The deeper question we need to ask is what is it that drives some individuals into low-SES work, and others into higher-SES work.  It simply isn't the case that every citizen has the same odds of entering either occupation.  Demographics play an enormous role, as I have discussed the concepts of human and societal capital at length on this blog.  The societal capital one is born into is enormously determinative. 

So on the one hand you have the theory of SES incentive as a driver of life success.  Yet on the other, you have the fact that this incentive appears to operate quite differently across demographics.  How could this be?  If it were the most important determining factor, you would see little demographic effect.  So it seems clearly to be of marginal importance.  No one dreams of being a gardener or maid - certainly not the students I have taught whose parents were employed thusly.  In fact, they tended to be quite angry and rebellious, feeling, yet likely not understanding in a very comprehensive way, the very real sense that society was exploiting their family. 

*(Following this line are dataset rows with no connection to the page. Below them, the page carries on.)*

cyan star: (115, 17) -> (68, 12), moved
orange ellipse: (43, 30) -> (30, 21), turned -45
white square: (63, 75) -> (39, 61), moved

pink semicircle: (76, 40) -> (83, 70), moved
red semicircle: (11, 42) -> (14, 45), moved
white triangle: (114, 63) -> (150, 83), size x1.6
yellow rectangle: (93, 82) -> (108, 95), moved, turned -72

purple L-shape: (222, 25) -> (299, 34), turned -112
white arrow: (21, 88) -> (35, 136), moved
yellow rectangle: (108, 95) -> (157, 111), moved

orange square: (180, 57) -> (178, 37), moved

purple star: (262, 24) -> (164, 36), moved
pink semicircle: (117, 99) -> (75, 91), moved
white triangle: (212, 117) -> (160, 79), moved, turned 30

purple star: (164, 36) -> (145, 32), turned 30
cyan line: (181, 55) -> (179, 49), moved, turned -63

One might think that this would create in them an even stronger incentive to gain more skills than their parents, so as to acquire a job with better pay and higher status.  After all, they were living the example of why these jobs are to be avoided.  Yet interestingly, their feelings were more complex.  For one, they were surrounded since birth by those with a similarly low-SES.  From their family to their neighbors, to their school peers, they were exposed to a lack of high-SES examples.  None of their parents were doctors or lawyers or teachers or successful business owners.  It therefore become more normal to expect less from life.  As much as they were exposed to examples of the reality of low-pay and low-status, they were also exposed to human resilience and transcendence.  They found ways to achieve status that were defined not by larger social norms - which were outside their immediate grasp - but that could be defined within the community. 

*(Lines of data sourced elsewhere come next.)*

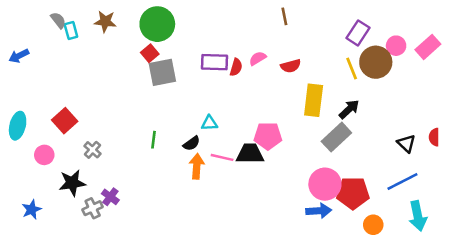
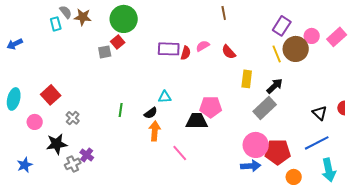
gray semicircle: (58, 20) -> (66, 12), moved
red semicircle: (291, 66) -> (229, 52), turned 63
gray square: (162, 72) -> (105, 52), moved, size x0.6
yellow rectangle: (314, 100) -> (247, 79), size x0.7
pink line: (222, 157) -> (180, 153), moved, turned 36

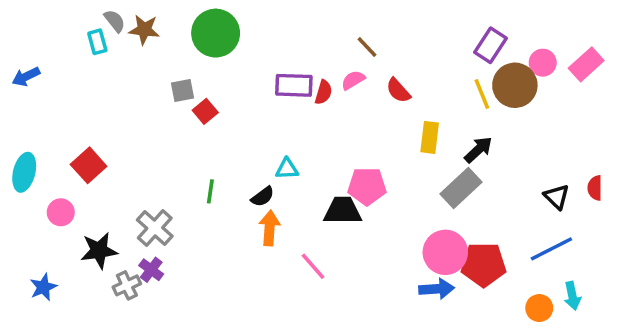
brown line: (224, 13) -> (367, 47), moved, turned -32
red square: (118, 42) -> (205, 111), moved
gray cross: (73, 118) -> (155, 228), moved, size x1.5
cyan arrow: (329, 170) -> (572, 296), size x0.7
orange circle: (294, 177) -> (539, 308), moved

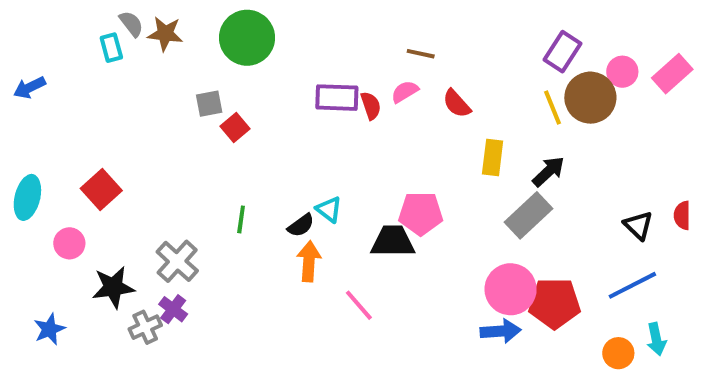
brown line: (367, 47) -> (421, 54), turned -35
red semicircle: (323, 92) -> (371, 106), turned -35
cyan triangle: (287, 169) -> (329, 209), moved, turned 40

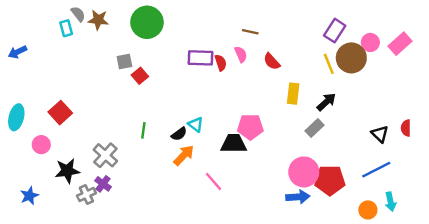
pink semicircle: (405, 92) -> (241, 54), turned 98
gray rectangle: (529, 215) -> (314, 128), size x0.7
orange arrow: (309, 261) -> (184, 155), turned 40

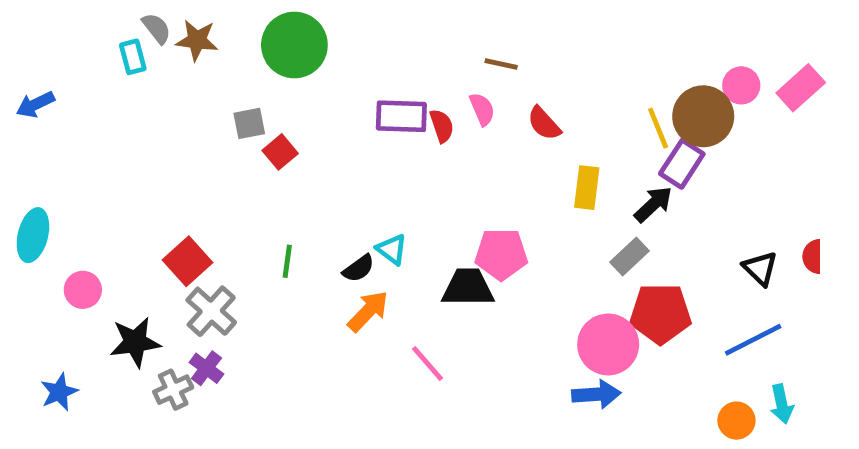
purple rectangle: (335, 31) -> (682, 164), moved
red square: (60, 113) -> (187, 261), moved
red pentagon: (330, 180) -> (660, 314), moved

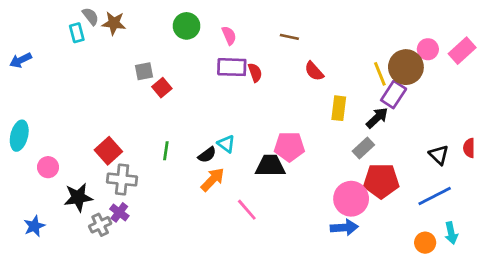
green circle: (294, 45) -> (187, 26), moved, size x0.7
pink semicircle: (482, 109) -> (229, 36), moved
gray cross: (211, 311) -> (122, 180), turned -36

If they were not going to get respect from society - which, it must be said, had a racial component, namely "whiteness" - they were going to enforce and maintain it within their peer groups and community.  Juan's mom may have only been a maid for a "rich white lady", but Juan was going to have a bad-ass truck with pimped out speakers.  In this way, low-status work enforces social norms that acquire status through non-traditional, "outsider" means.  Among low income whites, these norms are going to be less radical than the "white" norms of larger society.  Yet among low income minorities, these "white" norms are going to be seen as less accessible, and furthermore resented as historical barriers to acquisition of status.

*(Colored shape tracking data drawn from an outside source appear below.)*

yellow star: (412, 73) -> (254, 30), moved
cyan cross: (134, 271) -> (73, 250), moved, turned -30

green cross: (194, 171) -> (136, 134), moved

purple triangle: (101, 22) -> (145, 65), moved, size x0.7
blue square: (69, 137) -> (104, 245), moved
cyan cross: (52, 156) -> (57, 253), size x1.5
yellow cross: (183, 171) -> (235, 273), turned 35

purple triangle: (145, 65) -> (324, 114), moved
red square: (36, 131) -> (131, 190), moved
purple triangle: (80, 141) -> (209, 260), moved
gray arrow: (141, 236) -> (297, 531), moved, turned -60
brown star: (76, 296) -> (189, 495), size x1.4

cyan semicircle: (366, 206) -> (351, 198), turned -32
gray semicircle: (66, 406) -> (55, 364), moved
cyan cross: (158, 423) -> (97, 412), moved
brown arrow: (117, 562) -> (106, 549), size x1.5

The concept of low-SES being a social good, as a promoter of incentive towards higher productivity is a convenient myth.  It sounds good, especially as a salve for our conscience as we engage in a marketplace that exploits low-SES workers.  But it is an ad-hoc construct with little evidence to back up its central claim of net benefit to human agency.  Instead, it undermines opportunity and social mobility by creating an economically and socially segregated caste of workers from which few escape.  It promotes not social mobility but generational poverty by depleting societal and human capital.